Abramson, A. (2021) Capturing the benefits of remote learning American Psychological Association, Vol. 52, No.6
There have been many criticisms of the move to remote learning during the pandemic for students in schools, but there also appear to have been some unexpected benefits. This article looks at these from a psychological point of view, and how some of these benefits could be continued post-pandemic. The article lists the following benefits:
More focus on mental health
‘Mental health is a prerequisite for learning rather than an extracurricular pursuit’. Because of physical distancing guidelines, school leaders had to find ways to deliver mental health services remotely, including via online referrals and teletherapy with school psychologists and counselors. Online scheduling and remote appointments make it easier for students to access mental health resources, and some students even enjoy virtual appointments more, as they can attend therapy in their own spaces rather than showing up in the counselor’s office. For older students, that level of comfort often leads to more productive, open conversations.
Autonomy as a key to motivation
Remote learning provided more flexibility for students in terms of how and when to study. They often had a wider choice of reading materials and could study at hours that they preferred. One strategy to encourage more autonomy is to post homework online on Sundays so students can work at their own pace during the week; another is to offer students a choice of high-interest projects that they can work on on their own.
Increased parental involvement in children’s learning
Many parents reported that the pandemic allowed them a better understanding of their child’s learning style, needs, or curriculum. Research has linked parental engagement in their middle schoolers’ education with greater measures of success (Hill and Tyson, 2009). Parents are as a result realizing how they can better partner with schools to ensure their kids’ well-being and academic success. Virtual school board meetings, virtual back-to-school information sessions, and virtual parenting workshops provide more flexibility for parents, especially those who cannot afford babysitters.
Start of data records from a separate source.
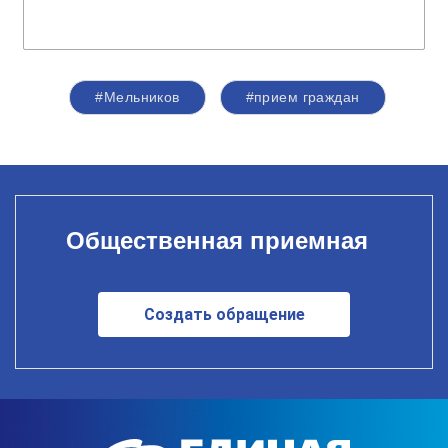
#Мельников
#прием граждан
Общественная приемная
Создать обращение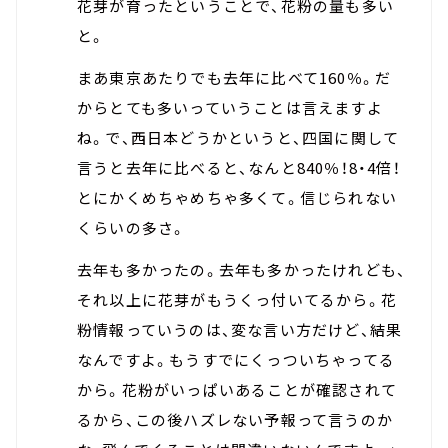
花芽が育ったということで、花粉の量も多い
と。
まあ東京あたりでも去年に比べて160％。だ
からとても多いっていうことは言えますよ
ね。で、西日本どうかというと、四国に関して
言うと去年に比べると、なんと840％！8・4倍！
とにかくめちゃめちゃ多くて。信じられない
くらいの多さ。
去年も多かったの。去年も多かったけれども、
それ以上に花芽がもうくっ付いてるから。花
粉情報っていうのは、変な言い方だけど、結果
なんですよ。もうすでにくっついちゃってる
から。花粉がいっぱいあることが確認されて
るから、この後ハズレない予報って言うのか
This is seen in the article as mainly a race issue: children studying at home avoid the racism and microaggressions that they suffer at school. As a result, many schools are considering how to continue supporting students at risk for bullying, including by restructuring the school environment.
More opportunities for special needs children
Parents of students with attention-deficit/hyperactivity disorder (ADHD) reported greater difficulties with remote learning. But some students with special learning needs thrived in an at-home learning environment. Reduced distractions at home may improve learning outcomes for some students with disabilities that impact attention in a group setting. On online learning platforms, it’s easier for kids with social anxiety or shyness to participate.
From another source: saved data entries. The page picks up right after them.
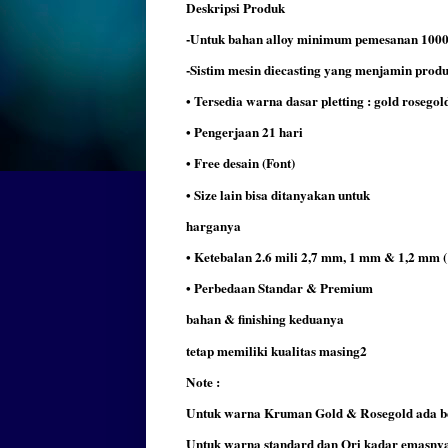
Deskripsi Produk
-Untuk bahan alloy minimum pemesanan 1000
-Sistim mesin diecasting yang menjamin produk
• Tersedia warna dasar pletting : gold rosegol
• Pengerjaan 21 hari
• Free desain (Font)
• Size lain bisa ditanyakan untuk
harganya
• Ketebalan 2.6 mili 2,7 mm, 1 mm & 1,2 mm (
• Perbedaan Standar & Premium
bahan & finishing keduanya
tetap memiliki kualitas masing2
Note :
Untuk warna Kruman Gold & Rosegold ada beb
Untuk warna standard dan Ori kadar emasnya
This article once again reinforces my view that different learners react differently to online learning. Some find it beneficial; others find it much less satisfactory than in-person schooling.
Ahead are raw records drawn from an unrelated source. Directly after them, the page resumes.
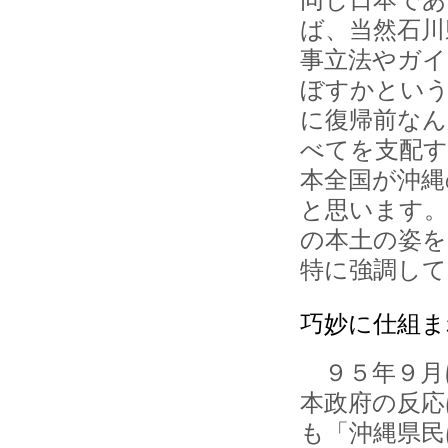
ば、当然石川
事立法やガイ
ぼすかとい
に復帰前なん
べてを支配
本全国が沖
と思います。
の本土の姿を
特に強調し
巧妙に仕組ま
９５年９月
本政府の反応
も「沖縄県民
More importantly, I would like to see schools able to deal with these issues on campus and not avoid such problems by using online learning. Even students who like the autonomy of self-study also benefit from learning how to behave in social contexts. Bullying on campus needs to be dealt with and stamped out as far as possible; it is not a solution to avoid bullying by letting bullied students study at home, although I understand completely the feelings of those who are bullied who want to avoid this.
I know many teachers do not see their job as being social workers, but focused strictly on instruction and teaching. However, effective learning requires these psychological and social factors to be addressed – it’s an essential part of the job, whether students are studying online or at home. However, it is also good that online services can provide help for some students who otherwise struggle with in-person teaching and learning.
Hill, N. E., & Tyson, D. F., (2009) Parental involvement in middle school: a meta-analytic assessment of the strategies that promote achievement Developmental Psychology, Vol. 45, No. 3.